Exercise materials:
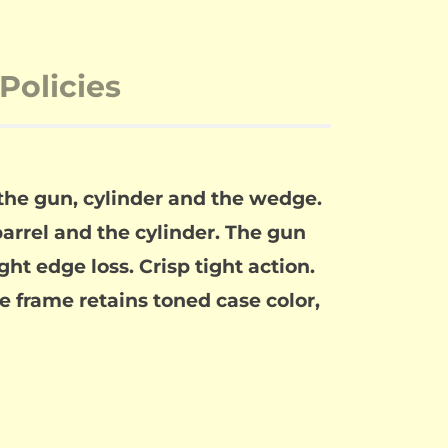
Policies
 the gun, cylinder and the wedge.
rrel and the cylinder. The gun
ght edge loss. Crisp tight action.
he frame retains toned case color,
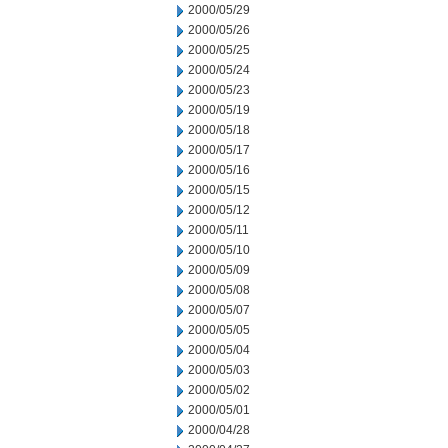
2000/05/29
2000/05/26
2000/05/25
2000/05/24
2000/05/23
2000/05/19
2000/05/18
2000/05/17
2000/05/16
2000/05/15
2000/05/12
2000/05/11
2000/05/10
2000/05/09
2000/05/08
2000/05/07
2000/05/05
2000/05/04
2000/05/03
2000/05/02
2000/05/01
2000/04/28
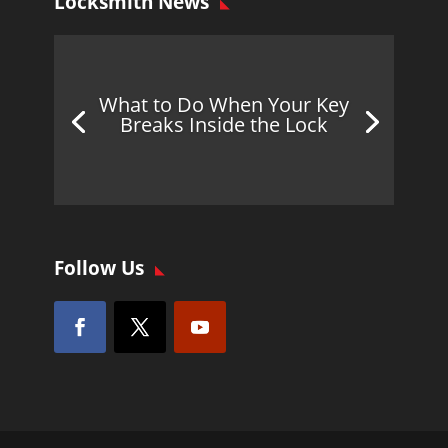
Locksmith News
What to Do When Your Key
Breaks Inside the Lock
Follow Us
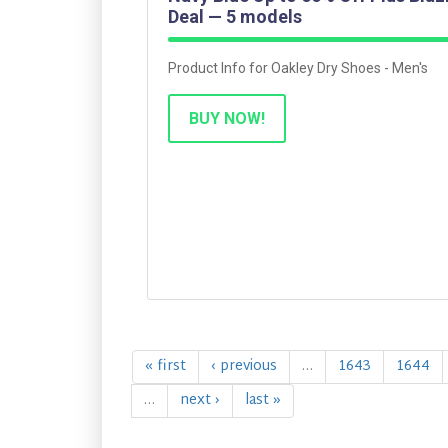
Deal — 5 models
Product Info for Oakley Dry Shoes - Men's
BUY NOW!
« first
‹ previous
…
1643
1644
…
next ›
last »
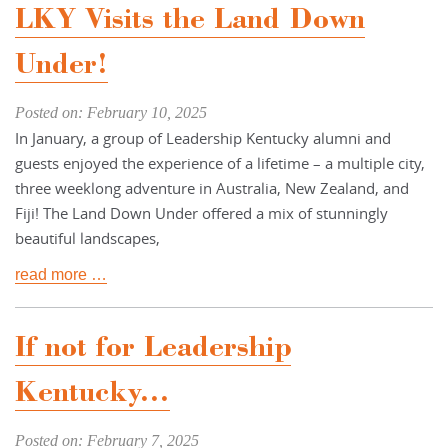
LKY Visits the Land Down
Under!
Posted on: February 10, 2025
In January, a group of Leadership Kentucky alumni and
guests enjoyed the experience of a lifetime – a multiple city,
three weeklong adventure in Australia, New Zealand, and
Fiji! The Land Down Under offered a mix of stunningly
beautiful landscapes,
read more …
If not for Leadership
Kentucky...
Posted on: February 7, 2025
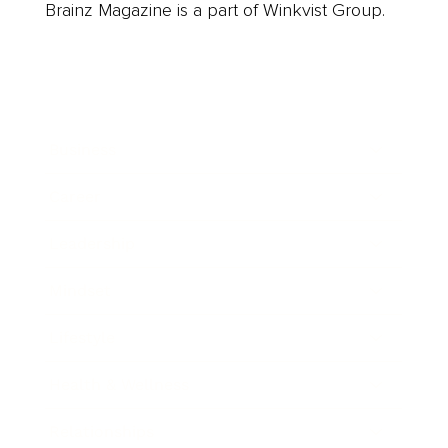
Brainz Magazine is a part of Winkvist Group.
Business
Career
Leadership
Mindset
Lifestyle
Health & Wellness
Relationships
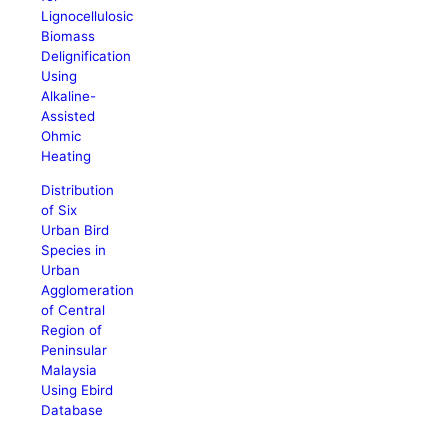
Lignocellulosic
Biomass
Delignification
Using
Alkaline-
Assisted
Ohmic
Heating
Distribution
of Six
Urban Bird
Species in
Urban
Agglomeration
of Central
Region of
Peninsular
Malaysia
Using Ebird
Database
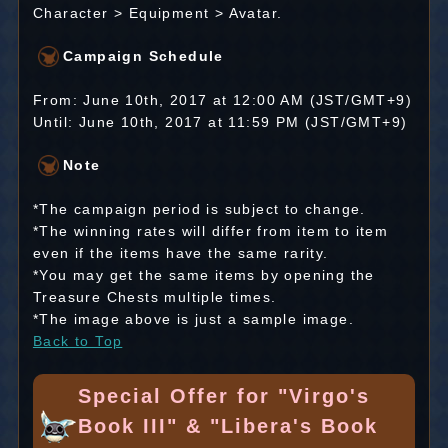
Character > Equipment > Avatar.
Campaign Schedule
From: June 10th, 2017 at 12:00 AM (JST/GMT+9)
Until: June 10th, 2017 at 11:59 PM (JST/GMT+9)
Note
*The campaign period is subject to change.
*The winning rates will differ from item to item
even if the items have the same rarity.
*You may get the same items by opening the
Treasure Chests multiple times.
*The image above is just a sample image.
Back to Top
Special Offer for "Virgo's
Book III" & "Libera's Book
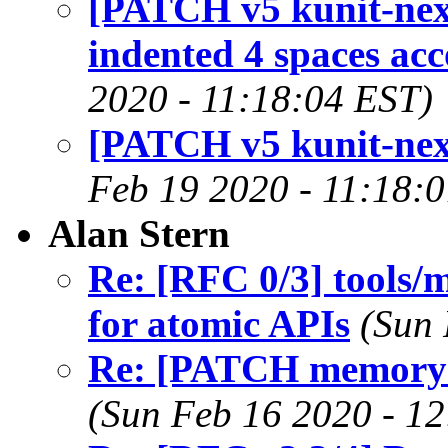
[PATCH v5 kunit-next
indented 4 spaces ac
2020 - 11:18:04 EST)
[PATCH v5 kunit-next 
Feb 19 2020 - 11:18:
Alan Stern
Re: [RFC 0/3] tools/
for atomic APIs
(Sun 
Re: [PATCH memory-m
(Sun Feb 16 2020 - 1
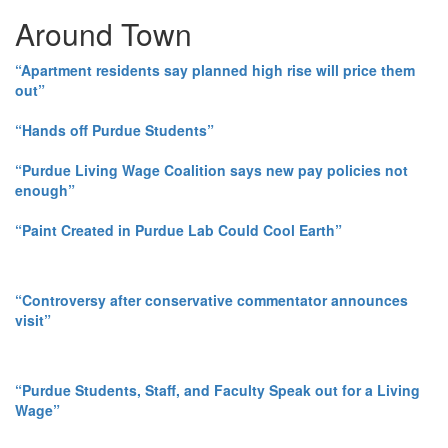
Around Town
“Apartment residents say planned high rise will price them
out”
“Hands off Purdue Students”
“Purdue Living Wage Coalition says new pay policies not
enough”
“Paint Created in Purdue Lab Could Cool Earth”
“Controversy after conservative commentator announces
visit”
“Purdue Students, Staff, and Faculty Speak out for a Living
Wage”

Exercise requirements:
Whenever the word "Students" appears in a line of the data above, that line counts. Say how many lines count, and nothing more.

Response to the task:
2